What if animals and humans could speak to one another? Tom Mustill—the nature documentarian who went viral when a thirty‑ton humpback whale breached onto his kayak—asks this question in his investigation into whale science and animal communication.
... a thoughtful, wide-ranging, and moving book that combines history, reportage, science, and Mustill’s own process around his near-death collision with a mammoth sentient being from another world ... Part of the considerable pleasure of How to Speak Whale, in fact, is the tension between all the facts Mustill uncovers and the mysteries that remain undeciphered.

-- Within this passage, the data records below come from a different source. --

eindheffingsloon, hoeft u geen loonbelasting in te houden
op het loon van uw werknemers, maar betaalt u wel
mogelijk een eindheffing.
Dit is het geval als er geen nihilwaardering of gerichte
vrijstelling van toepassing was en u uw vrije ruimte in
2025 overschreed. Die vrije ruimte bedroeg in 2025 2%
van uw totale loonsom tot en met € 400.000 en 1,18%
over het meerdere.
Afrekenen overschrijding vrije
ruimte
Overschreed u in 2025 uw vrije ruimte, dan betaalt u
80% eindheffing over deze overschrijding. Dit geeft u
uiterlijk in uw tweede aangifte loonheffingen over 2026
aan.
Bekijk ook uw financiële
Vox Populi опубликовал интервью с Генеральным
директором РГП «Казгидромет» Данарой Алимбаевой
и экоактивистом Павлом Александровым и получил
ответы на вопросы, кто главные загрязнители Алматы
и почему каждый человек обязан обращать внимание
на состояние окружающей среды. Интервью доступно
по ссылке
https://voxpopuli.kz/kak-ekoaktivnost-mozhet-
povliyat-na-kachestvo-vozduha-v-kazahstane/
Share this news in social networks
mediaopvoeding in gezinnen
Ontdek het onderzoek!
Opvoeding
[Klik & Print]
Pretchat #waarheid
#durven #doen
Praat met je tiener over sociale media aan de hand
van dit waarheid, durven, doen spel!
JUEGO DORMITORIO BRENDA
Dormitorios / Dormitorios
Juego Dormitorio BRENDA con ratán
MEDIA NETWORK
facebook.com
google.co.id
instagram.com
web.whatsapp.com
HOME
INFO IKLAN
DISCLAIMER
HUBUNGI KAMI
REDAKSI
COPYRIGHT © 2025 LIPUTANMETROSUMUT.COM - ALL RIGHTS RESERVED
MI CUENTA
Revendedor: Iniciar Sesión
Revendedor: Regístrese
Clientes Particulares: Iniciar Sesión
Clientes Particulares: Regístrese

... a mix of thoughtfully explained hard science and colorfully described hands-on adventures (a beachside whale dissection is particularly memorable) ... Thanks to Mustill’s gift for storytelling, it’s as interesting to learn about these experts as the creatures they study. Reidenberg is a particular delight, as is Dr. Roger Payne, whose album of whale song recordings went multiplatinum in 1970. Through it all, there runs an undercurrent of appreciation and wonderment as Mustill gulps down knowledge and determinedly questions whether 'decoding animal communications [is] no longer a fantasy but a technical problem' ... Wild (and thrilling!) as that may seem, Mustill’s findings offer hope that someday a book called How to Speak Whale might be more dictionary than discussion, more conversation than exploration.

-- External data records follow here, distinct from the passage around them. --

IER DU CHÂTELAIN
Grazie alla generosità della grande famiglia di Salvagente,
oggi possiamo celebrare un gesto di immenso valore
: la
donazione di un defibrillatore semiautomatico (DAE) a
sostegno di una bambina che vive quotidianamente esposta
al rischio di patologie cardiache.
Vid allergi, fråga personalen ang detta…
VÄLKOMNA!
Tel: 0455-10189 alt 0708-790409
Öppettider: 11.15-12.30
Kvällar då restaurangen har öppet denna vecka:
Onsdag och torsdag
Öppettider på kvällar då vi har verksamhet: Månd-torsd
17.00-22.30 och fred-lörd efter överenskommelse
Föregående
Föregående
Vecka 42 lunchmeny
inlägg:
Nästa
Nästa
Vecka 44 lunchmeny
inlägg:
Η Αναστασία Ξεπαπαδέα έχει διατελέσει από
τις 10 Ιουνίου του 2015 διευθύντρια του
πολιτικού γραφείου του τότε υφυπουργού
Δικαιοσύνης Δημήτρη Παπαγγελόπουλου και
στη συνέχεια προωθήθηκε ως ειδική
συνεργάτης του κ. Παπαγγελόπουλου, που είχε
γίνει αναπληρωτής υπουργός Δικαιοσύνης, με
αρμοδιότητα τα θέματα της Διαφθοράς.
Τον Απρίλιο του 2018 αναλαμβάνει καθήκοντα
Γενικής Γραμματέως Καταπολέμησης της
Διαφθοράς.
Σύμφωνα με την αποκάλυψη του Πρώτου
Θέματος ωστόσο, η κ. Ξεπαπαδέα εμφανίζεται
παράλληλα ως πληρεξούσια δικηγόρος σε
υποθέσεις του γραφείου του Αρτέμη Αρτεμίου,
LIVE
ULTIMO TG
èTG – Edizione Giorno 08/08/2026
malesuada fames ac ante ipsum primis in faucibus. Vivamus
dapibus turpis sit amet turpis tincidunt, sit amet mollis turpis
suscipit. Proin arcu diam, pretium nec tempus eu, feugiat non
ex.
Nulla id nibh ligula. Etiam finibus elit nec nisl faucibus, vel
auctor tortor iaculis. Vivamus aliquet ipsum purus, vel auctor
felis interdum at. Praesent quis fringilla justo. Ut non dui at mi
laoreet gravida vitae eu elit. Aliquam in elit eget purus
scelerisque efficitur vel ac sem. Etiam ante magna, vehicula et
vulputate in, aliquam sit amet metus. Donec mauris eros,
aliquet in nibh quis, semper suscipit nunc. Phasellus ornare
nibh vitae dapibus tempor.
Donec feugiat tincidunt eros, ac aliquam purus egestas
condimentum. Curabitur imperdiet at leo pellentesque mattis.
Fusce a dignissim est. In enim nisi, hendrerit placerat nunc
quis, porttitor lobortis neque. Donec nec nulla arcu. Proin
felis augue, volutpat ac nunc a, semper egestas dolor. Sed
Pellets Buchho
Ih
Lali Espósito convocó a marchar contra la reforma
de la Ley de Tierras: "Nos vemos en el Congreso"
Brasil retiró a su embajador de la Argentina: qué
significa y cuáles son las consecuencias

It’s certainly plausible that the kinds of algorithms that have extracted the expertise of human translators from the world’s literature could map the semantic space of the sperm whale’s grunts and clicks, and respond in kind. But it hasn’t happened yet, which condemns Mr. Mustill to the realms of enthusiastic speculation. How to Speak Whale arrives too late to capitalize on his kayaking encounter and too early for any whale to have actually been spoken.